Mesdames, Messieurs,

Votre commission est saisie de la proposition de loi n° 131 (2016-2017), présentée par M. Vincent Delahaye et plusieurs de ses collègues du groupe UDI-UC, visant à assurer la sincérité et la fiabilité des comptes des collectivités territoriales.

Aux termes de l'article 47-2 de la Constitution : « les comptes des administrations publiques sont réguliers et sincères. Ils donnent une image fidèle du résultat de leur gestion, de leur patrimoine et de leur situation financière » .

En pratique, il n'est pas aisé de répondre à cette exigence légitime et la fiabilité des comptes locaux reste perfectible, malgré l'implication constante des élus, des agents territoriaux, des comptables publics et des chambres régionales et territoriales des comptes.

La proposition de loi de nos collègues prévoit deux mesures distinctes : le renforcement des contrôles non juridictionnels des chambres régionales et territoriales des comptes (aspect préventif) et l'élargissement des compétences de la Cour de discipline budgétaire et financière (aspect répressif).

Tout en soulignant l'intérêt des questions posées par ce texte, votre commission a décidé de déposer une motion tendant à son renvoi en commission afin d'approfondir sa réflexion et de l'étendre à des problématiques plus larges comme les moyens alloués aux juridictions financières et le rôle de la Cour de discipline budgétaire et financière.

I. LES OBLIGATIONS COMPTABLES DES COLLECTIVITÉS TERRITORIALES ET DE LEURS ÉTABLISSEMENTS PUBLICS

Les collectivités territoriales et les établissements publics locaux suivent une procédure budgétaire et comptable normalisée , dont le contrôle échoit à plusieurs acteurs : le comptable public, les chambres régionales et territoriales des comptes (CRTC) et la Cour de discipline budgétaire et financière (CDBF).

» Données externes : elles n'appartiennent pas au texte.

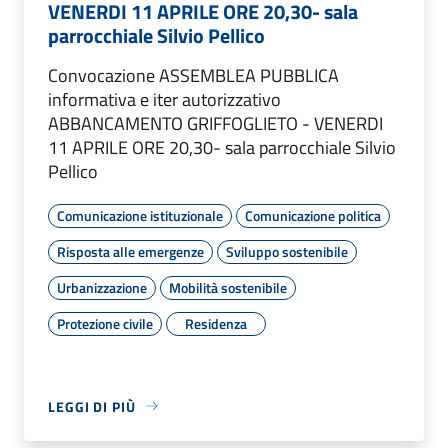
VENERDI 11 APRILE ORE 20,30- sala
parrocchiale Silvio Pellico
Convocazione ASSEMBLEA PUBBLICA
informativa e iter autorizzativo
ABBANCAMENTO GRIFFOGLIETO - VENERDI
11 APRILE ORE 20,30- sala parrocchiale Silvio
Pellico
Comunicazione istituzionale
Comunicazione politica
Risposta alle emergenze
Sviluppo sostenibile
Urbanizzazione
Mobilità sostenibile
Protezione civile
Residenza
LEGGI DI PIÙ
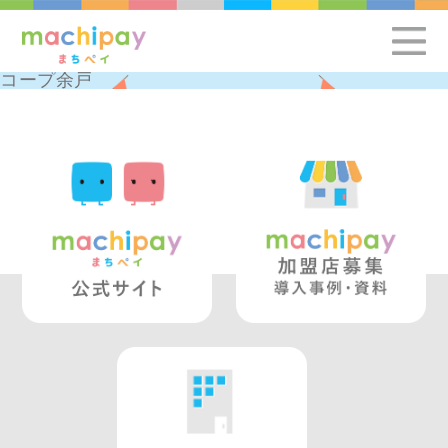
コープ余戸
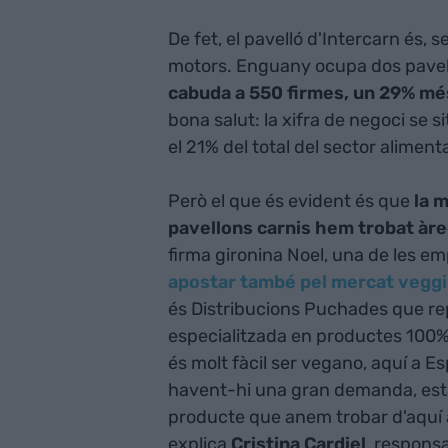
De fet, el pavelló d'Intercarn és, 
motors. Enguany ocupa dos pavell
cabuda a 550 firmes, un 29% més
bona salut: la xifra de negoci se 
el 21% del total del sector alimen
Però el que és evident és que
la m
pavellons carnis hem trobat àre
firma gironina Noel, una de les e
apostar també pel mercat veggi
és Distribucions Puchades que re
especialitzada en productes 100%
és molt fàcil ser vegano, aquí a 
havent-hi una gran demanda, està 
producte que anem trobar d'aquí a
explica
Cristina Cardiel
, respons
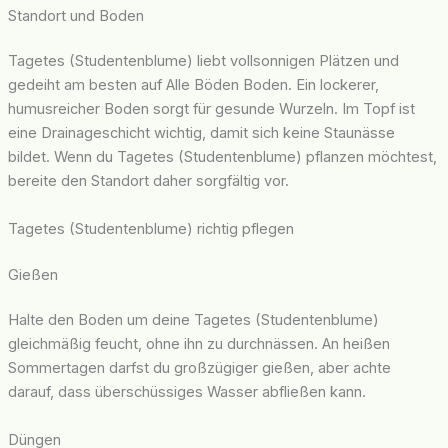
Standort und Boden
Tagetes (Studentenblume) liebt vollsonnigen Plätzen und
gedeiht am besten auf Alle Böden Boden. Ein lockerer,
humusreicher Boden sorgt für gesunde Wurzeln. Im Topf ist
eine Drainageschicht wichtig, damit sich keine Staunässe
bildet. Wenn du Tagetes (Studentenblume) pflanzen möchtest,
bereite den Standort daher sorgfältig vor.
Tagetes (Studentenblume) richtig pflegen
Gießen
Halte den Boden um deine Tagetes (Studentenblume)
gleichmäßig feucht, ohne ihn zu durchnässen. An heißen
Sommertagen darfst du großzügiger gießen, aber achte
darauf, dass überschüssiges Wasser abfließen kann.
Düngen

A. UNE PROCÉDURE BUDGÉTAIRE ET COMPTABLE ENCADRÉE

1. Le cycle budgétaire et comptable des collectivités territoriales

Pour les assemblées délibérantes des collectivités territoriales, les principales étapes de la procédure budgétaire et comptable sont :

- l'adoption du budget primitif avant le 15 avril de l'exercice concerné 1 ( * ) . Ce budget comprend deux parties distinctes : la section de fonctionnement et la section d'investissement. Il peut faire l'objet de « décisions modificatives » jusqu'au 21 janvier de l'année suivant l'exercice 2 ( * ) ;

- l'adoption du compte administratif , document de synthèse présentant les résultats d'exécution du budget avant le 30 juin de l'année suivant l'exercice 3 ( * ) . Ce document doit concorder avec le compte de gestion élaboré par le comptable public et remis le 1 er juin au plus tard.

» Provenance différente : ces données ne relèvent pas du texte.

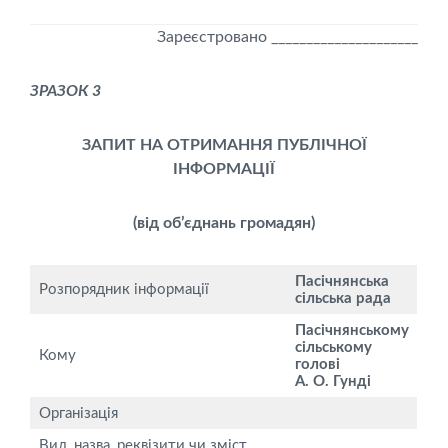
Зареєстровано _____________________
ЗРАЗОК 3
ЗАПИТ НА ОТРИМАННЯ ПУБЛІЧНОЇ
ІНФОРМАЦІЇ
(від об
’
єднань громадян)
Пасічнянська
Розпорядник інформації
сільська рада
Пасічнянському
сільському
Кому
голові
А. О. Гунді
Організація
Вид, назва, реквізити чи зміст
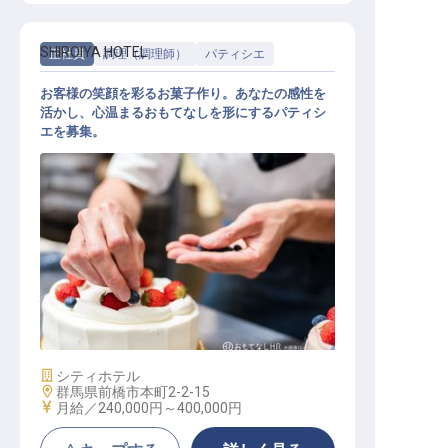
SHIROIYA HOTEL
正社員
調理（調理師）
パティシエ
お客様の笑顔を彩るお菓子作り。あなたの感性を
活かし、心温まるおもてなしを形にするパティシ
エを募集。
パティシエ
施設業態
シティホテル
勤務地
群馬県前橋市本町2-2-15
給与
月給／240,000円～
400,000円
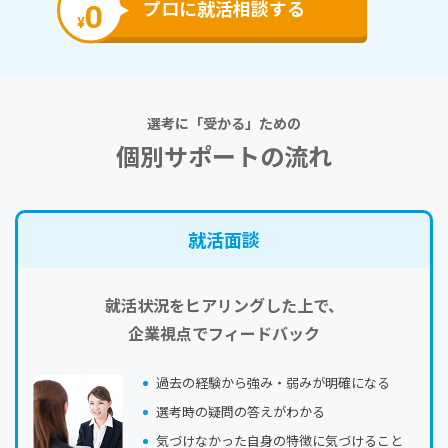
0
プロに就活相談する
¥
選考に「受かる」ための
個別サポートの流れ
就活⾯談
就活状況をヒアリングした上で、
企業視点でフィードバック
過去の経験から強み・弱みが明確になる
選考時の疑問の答えがわかる
気づけなかった自身の特徴に気づけること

Le cycle budgétaire et comptable des collectivités territoriales

Source : commission des lois du Sénat

Les opérations budgétaires et comptables des collectivités territoriales et des établissements publics locaux sont régies par cinq grands principes : l'annualité (le budget est prévu et exécuté sur une période d'un an), l'unité et l'universalité (le budget et les comptes regroupent la totalité des charges et des produits), la spécialité (les dépenses sont précisément identifiées) et l'équilibre réel (les sections de fonctionnement et d'investissement sont votées en équilibre, les excédents de fonctionnement pouvant être « reversés » à la section d'investissement).

Le principe de l'annualité

Comme le précise le code général des collectivités territoriales, « le budget est l'acte par lequel sont prévues et autorisées les recettes et les dépenses annuelles » 4 ( * ) .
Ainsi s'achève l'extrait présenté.